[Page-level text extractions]
■ ■ ■ ■ ■

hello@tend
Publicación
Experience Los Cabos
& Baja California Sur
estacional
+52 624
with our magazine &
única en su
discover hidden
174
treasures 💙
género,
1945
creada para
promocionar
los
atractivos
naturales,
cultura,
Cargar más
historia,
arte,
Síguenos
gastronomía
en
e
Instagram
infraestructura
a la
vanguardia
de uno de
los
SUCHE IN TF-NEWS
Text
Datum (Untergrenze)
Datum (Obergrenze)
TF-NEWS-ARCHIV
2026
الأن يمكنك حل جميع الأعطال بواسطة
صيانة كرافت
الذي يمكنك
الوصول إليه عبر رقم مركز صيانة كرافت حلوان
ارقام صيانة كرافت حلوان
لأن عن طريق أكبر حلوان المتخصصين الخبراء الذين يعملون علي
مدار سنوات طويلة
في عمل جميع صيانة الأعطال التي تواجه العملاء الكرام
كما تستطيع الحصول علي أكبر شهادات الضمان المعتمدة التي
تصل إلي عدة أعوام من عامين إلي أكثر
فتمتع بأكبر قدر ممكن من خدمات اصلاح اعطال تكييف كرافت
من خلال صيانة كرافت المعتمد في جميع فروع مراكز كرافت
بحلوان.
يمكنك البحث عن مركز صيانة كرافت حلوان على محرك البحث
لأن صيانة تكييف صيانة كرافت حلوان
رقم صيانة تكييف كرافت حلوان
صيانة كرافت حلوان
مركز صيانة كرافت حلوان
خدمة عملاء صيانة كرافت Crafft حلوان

■ ■ ■ ■ ■

◆ **Task instructions**:
The lines above from the one containing "Datum (Obergrenze)" through the one containing "مدار سنوات طويلة" are to be set down exactly, and no others.

◆ **Your solution**:
Datum (Obergrenze)
TF-NEWS-ARCHIV
2026
الأن يمكنك حل جميع الأعطال بواسطة
صيانة كرافت
الذي يمكنك
الوصول إليه عبر رقم مركز صيانة كرافت حلوان
ارقام صيانة كرافت حلوان
لأن عن طريق أكبر حلوان المتخصصين الخبراء الذين يعملون علي
مدار سنوات طويلة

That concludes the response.